• _Given material_
┌──

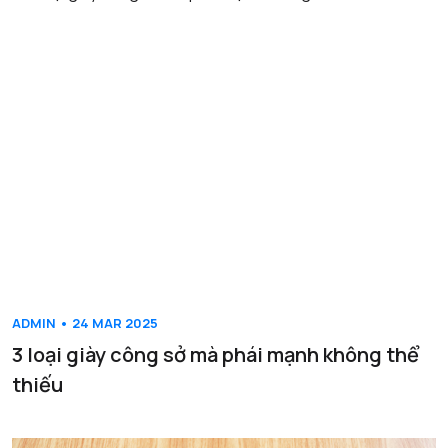
ADMIN • 24 MAR 2025
3 loại giày công sở mà phái mạnh không thể
thiếu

└──

• _Task to carry out_
Could you write out every line above exactly as it stands, with no images?

• _Result_
ADMIN • 24 MAR 2025
3 loại giày công sở mà phái mạnh không thể
thiếu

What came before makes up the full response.